Requirement — Where the records hold the string "boxes", show the whole line it sits on.

Records for this task —
★ ★ ★ ★

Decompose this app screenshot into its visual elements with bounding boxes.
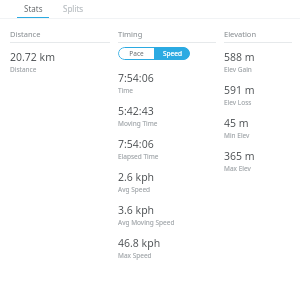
staticText: Splits [63,3,84,14]
staticText: Max Speed [118,251,152,260]
staticText: 5:42:43 [118,104,154,118]
button[interactable]: Splits [53,0,93,19]
button[interactable]: Stats [13,0,53,19]
staticText: 365 m [224,149,255,163]
staticText: 3.6 kph [118,203,155,217]
staticText: Avg Moving Speed [118,218,175,227]
staticText: 7:54:06 [118,137,154,151]
staticText: Time [118,86,134,95]
staticText: Elevation [224,29,257,39]
staticText: 45 m [224,116,249,130]
staticText: 588 m [224,50,255,64]
staticText: Avg Speed [118,185,151,194]
staticText: 20.72 km [10,50,55,64]
staticText: Stats [24,3,43,14]
staticText: Elapsed Time [118,152,159,161]
button[interactable]: Pace [118,47,154,60]
staticText: Timing [118,29,143,39]
staticText: Distance [10,29,41,39]
staticText: Elev Loss [224,98,252,107]
staticText: 7:54:06 [118,71,154,85]
staticText: 46.8 kph [118,236,161,250]
staticText: Min Elev [224,131,250,140]
staticText: Max Elev [224,164,251,173]
button[interactable]: Speed [154,47,190,60]
staticText: 591 m [224,83,255,97]
staticText: Elev Gain [224,65,252,74]
staticText: Moving Time [118,119,158,128]
staticText: Distance [10,65,37,74]
staticText: Pace [129,49,144,58]
staticText: 2.6 kph [118,170,155,184]
staticText: Speed [163,49,182,58]
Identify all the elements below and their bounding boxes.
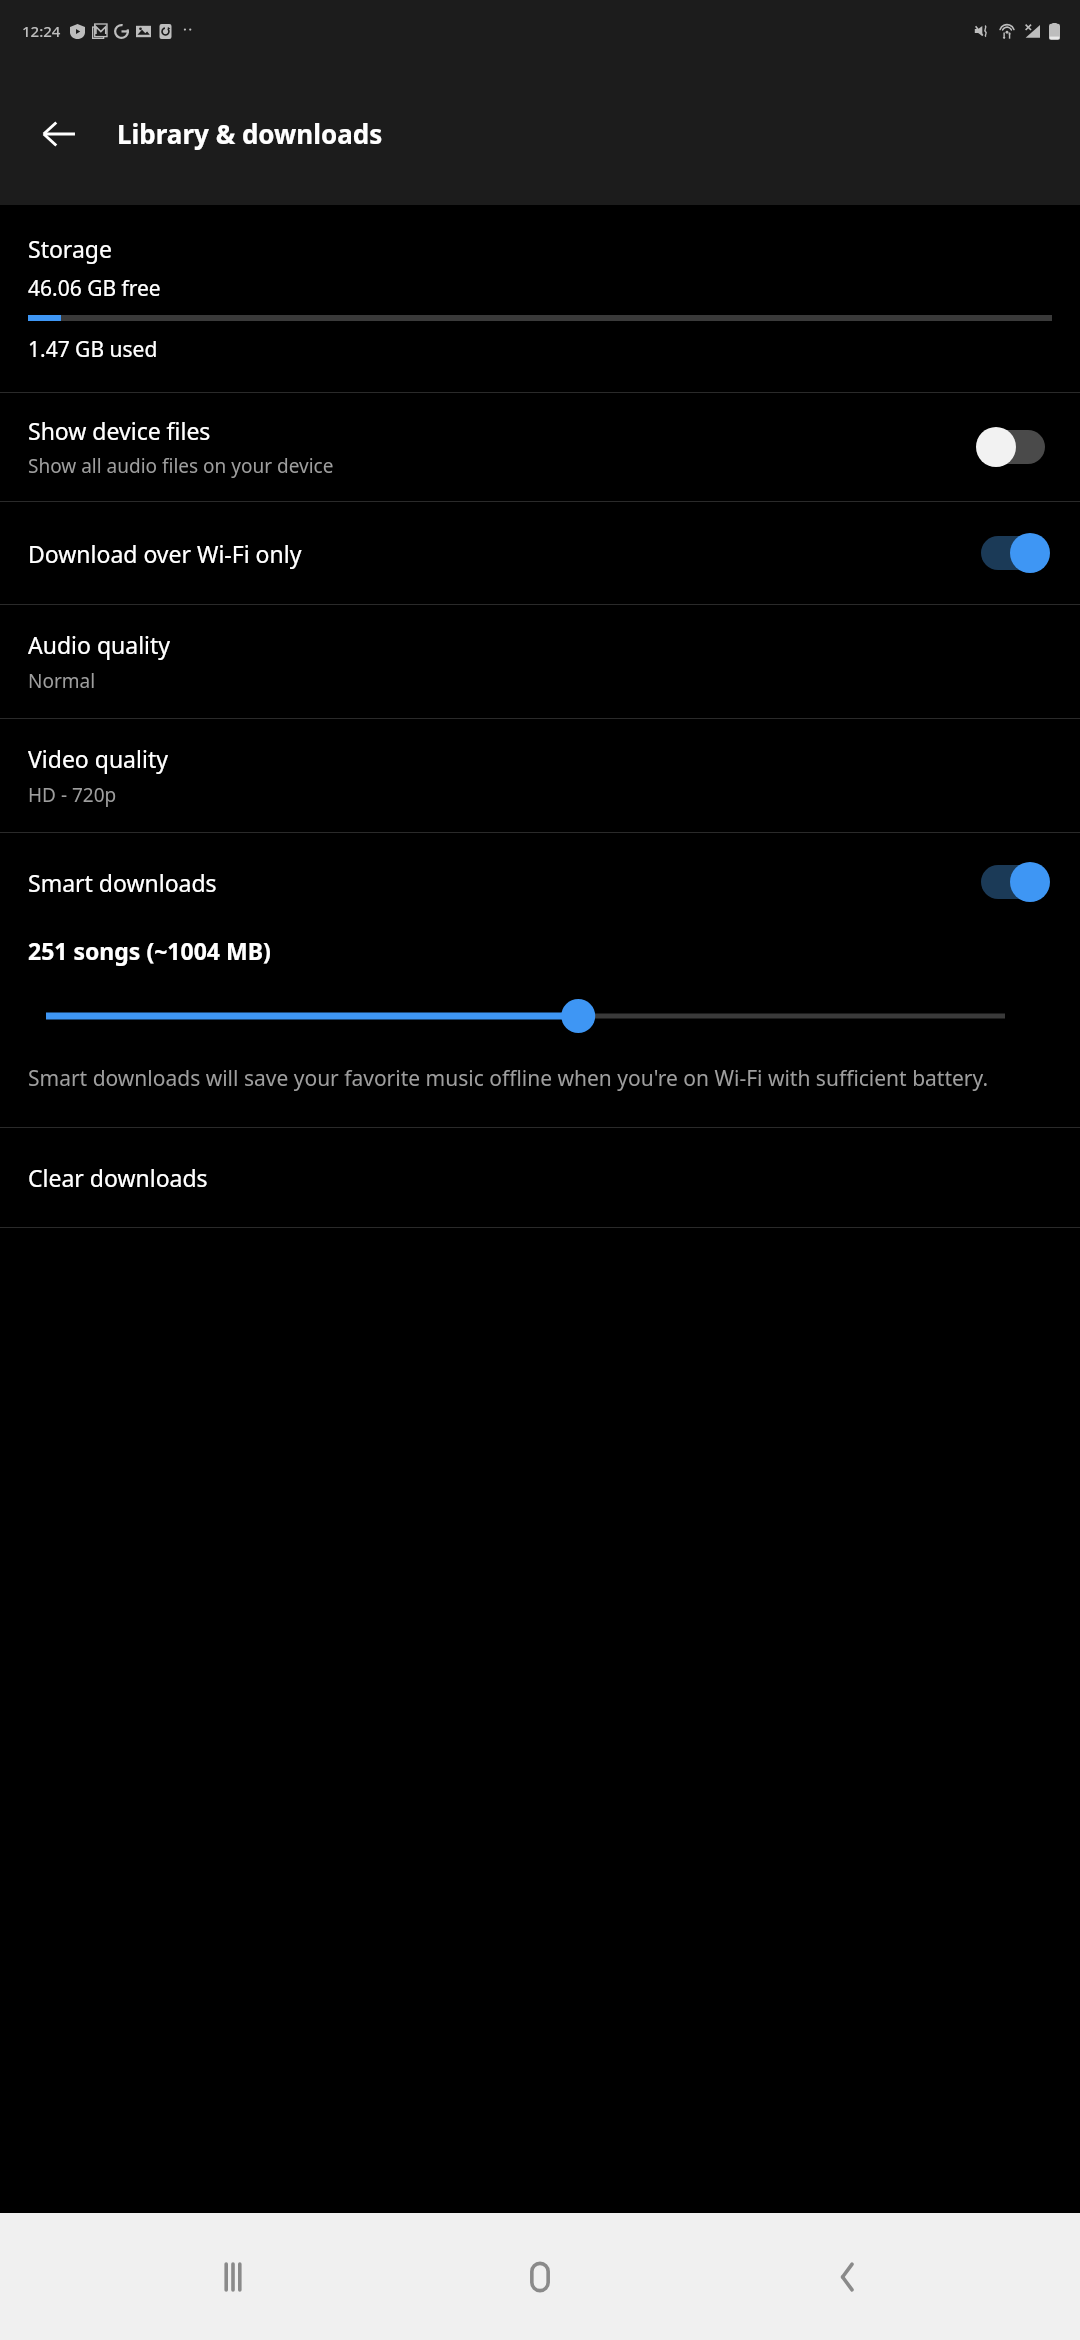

★ ★ ★ ★

Answer space —
Decompose this app screenshot into its visual elements with bounding boxes.
Identify all the elements below and their bounding boxes.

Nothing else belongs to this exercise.